Eur J Pharm Sci 2005 Dec 8;26(5):386-93. Epub 2005 Sep 8.

University of Manchester, Gut Barrier Group, Clinical Sciences Building, Hope Hospital, Salford M6 8HD, UK.

Inhibition of P-glycoprotein (PGP) resulting from the co-administration of substrate drugs represents a potential source of drug-drug interactions. Although in vitro screens can readily identify such interactions, the accuracy with which they mimic interactions in tissues or their value in predicting interactions in vivo is unresolved. This was addressed for the model PGP substrate digoxin by comparing the modulation of its permeability across Caco-2 cells and ex vivo human and rodent intestine by drugs for which pharmacokinetic data on interactions with digoxin in man is available.

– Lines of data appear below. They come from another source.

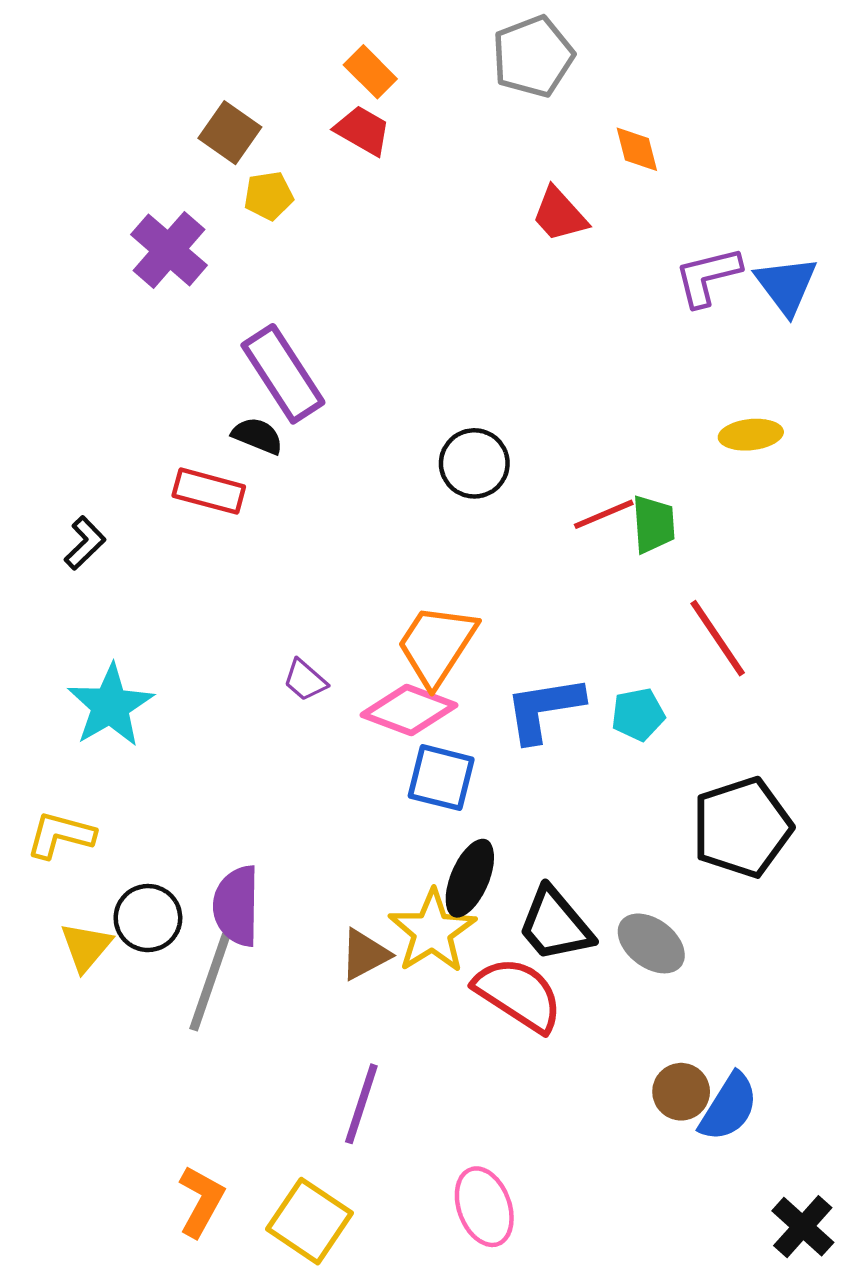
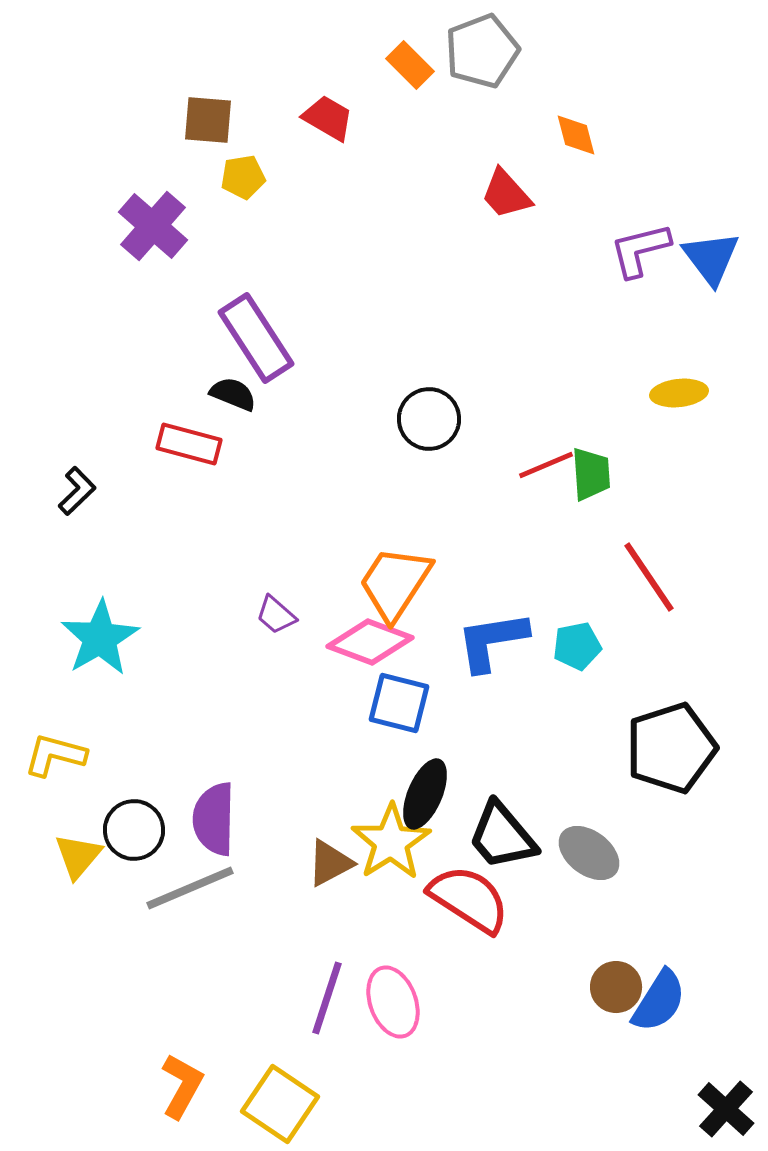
orange rectangle: (370, 72) -> (410, 65), moved
brown square: (230, 133) -> (208, 120), turned -30
gray line: (210, 982) -> (190, 888), turned 48
pink ellipse: (484, 1207) -> (393, 1002), moved

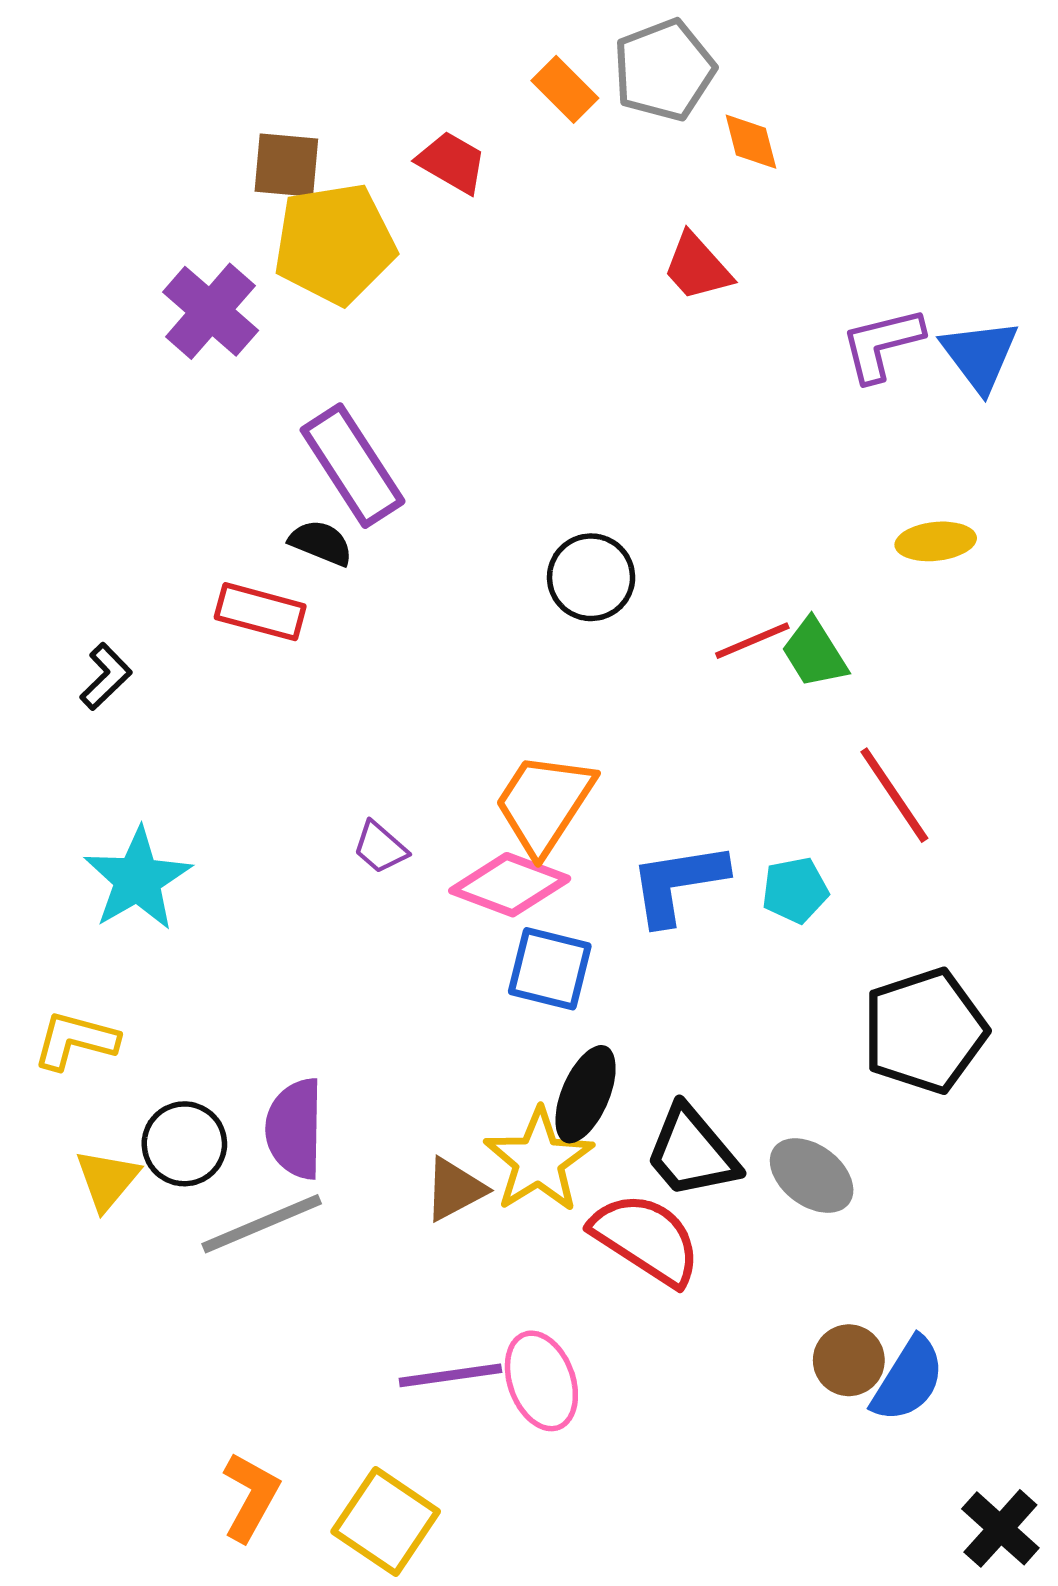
orange diamond: (576, 135) -> (751, 142), moved
yellow pentagon: (243, 177) -> (335, 244), size x2.0
green trapezoid: (591, 474) -> (814, 653), turned 152
purple line: (327, 998) -> (450, 1375), turned 64

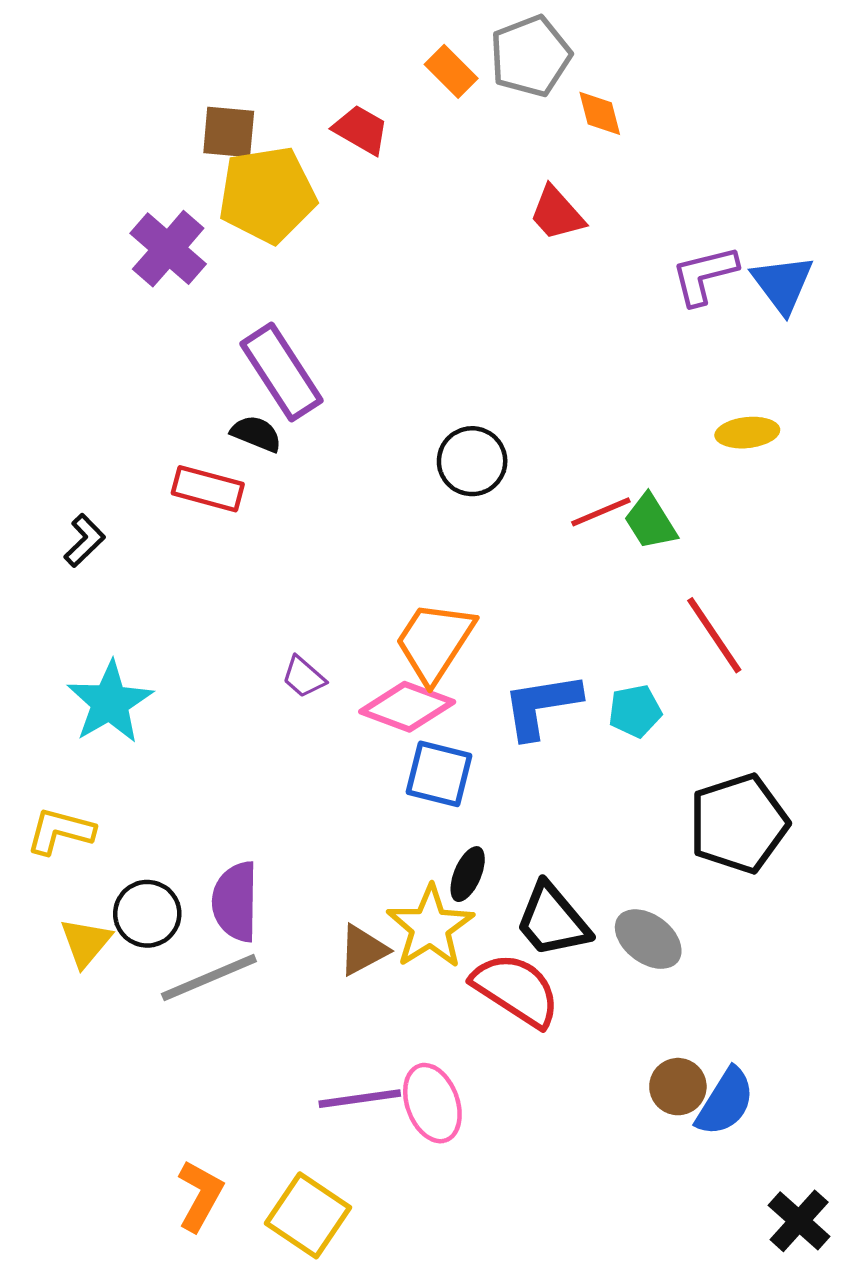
black ellipse: (586, 1094) -> (468, 874), size x0.7

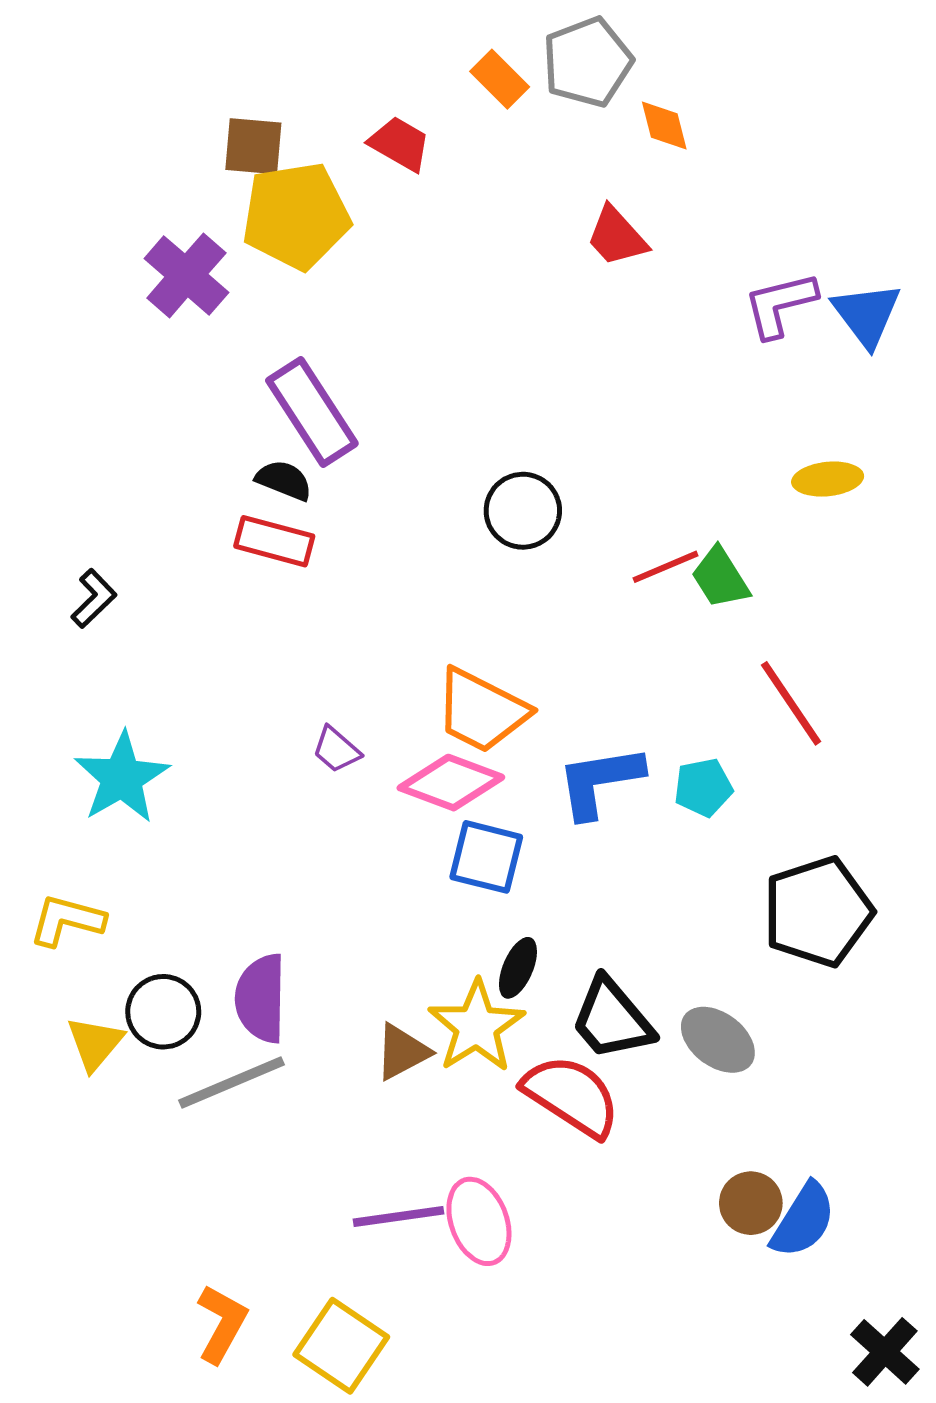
red rectangle: (208, 489) -> (274, 541), moved
orange trapezoid: (435, 642) -> (481, 711), turned -96

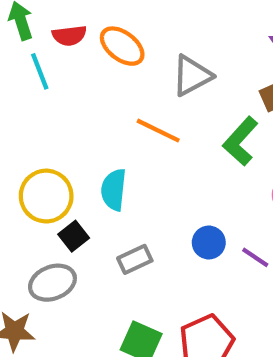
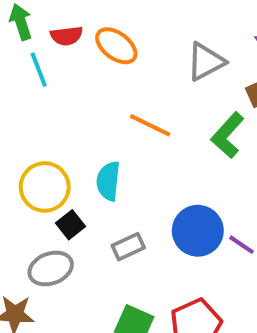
gray triangle: (192, 76) -> (206, 62), moved
blue circle: (209, 242) -> (198, 231), size x1.6

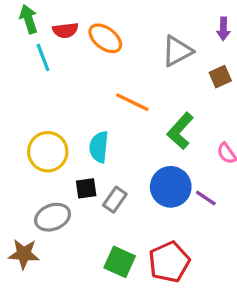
green L-shape: (228, 135) -> (180, 131), moved
black square: (71, 225) -> (86, 188), moved, turned 30
gray rectangle: (128, 247) -> (115, 200), turned -30

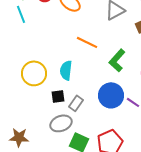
cyan line: (43, 57) -> (21, 14), moved
gray ellipse: (53, 217) -> (61, 123), moved

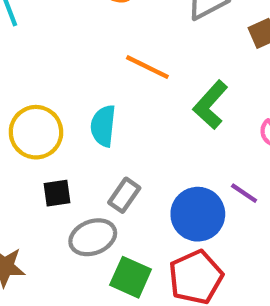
blue circle: (111, 95) -> (198, 214), moved
black square: (58, 96) -> (57, 193), moved

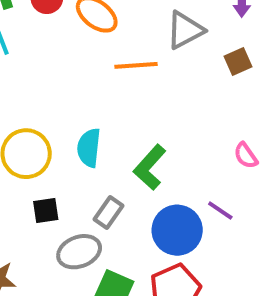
orange line: (147, 67) -> (136, 65), moved, turned -30
green L-shape: (210, 105) -> (150, 167), moved

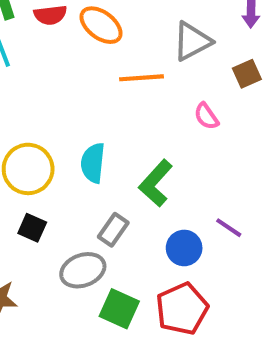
pink semicircle: (246, 156) -> (206, 116), moved
black square: (46, 211) -> (32, 228), moved, turned 32
blue circle: (177, 230) -> (184, 248), size x0.7

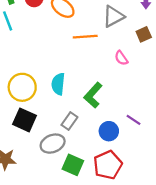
black square: (32, 228) -> (24, 120), size x1.5

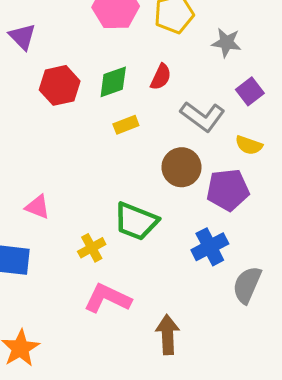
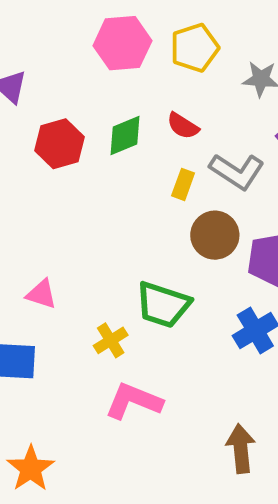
red semicircle: (161, 77) -> (183, 126), turned 100
yellow rectangle: (126, 125) -> (183, 184), moved, turned -45
brown arrow: (168, 335) -> (241, 449), moved

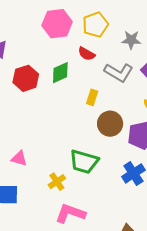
red semicircle: (183, 126) -> (86, 54), moved
gray L-shape: (237, 171) -> (119, 72), moved

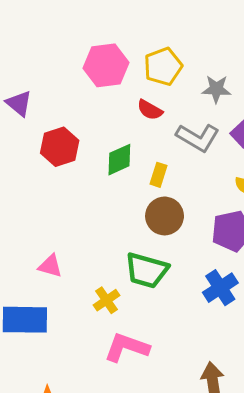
green diamond: (60, 73) -> (119, 160), moved
brown circle: (110, 124) -> (165, 216), moved

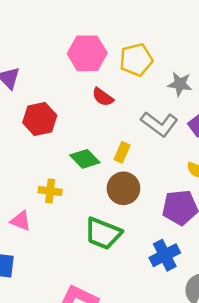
red semicircle: (150, 110) -> (103, 97), moved
green diamond: (119, 160) -> (85, 159), moved, turned 64
yellow cross: (106, 300) -> (50, 191), moved, turned 35

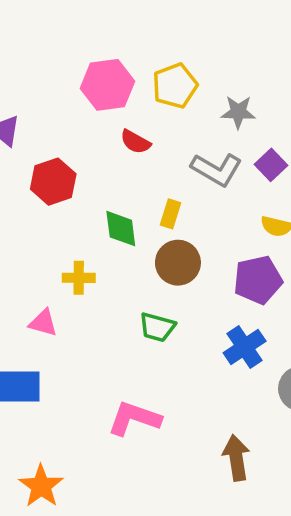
green diamond: (85, 159) -> (121, 229), turned 44
green trapezoid: (103, 233) -> (157, 327), size x0.7

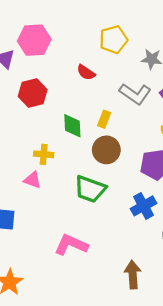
pink hexagon: (107, 85) -> (34, 40), moved
pink triangle: (43, 323) -> (32, 180), moved
green trapezoid: (157, 327) -> (90, 189), size x1.4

All five compounds (talinolol, omeprazole, verapamil, quinidine, cyclosporin) dose-dependently increased absorptive (A-B) digoxin permeability with maximal increases of 2.2-4.5-fold across Caco-2. Quantitatively similar increases were observed in ex vivo human and mouse intestine and studies in mdr1a(-/-) intestine confirmed that these interactions are mediated solely by PGP. In vitro changes in digoxin permeability were qualitative indicators of the increase in digoxin C(max) for these compounds in man, although accounting for the luminal drug concentrations expected for a given oral dose was a critical consideration. Based on a limited dataset these data suggest that Caco-2 accurately mimics intestinal digoxin interactions and may be useful in predicting the threshold dose at which interactions become clinically significant. Further studies across a wider range of drugs are needed to determine the broader applicability of in vitro data for quantitative prediction of clinical drug interactions.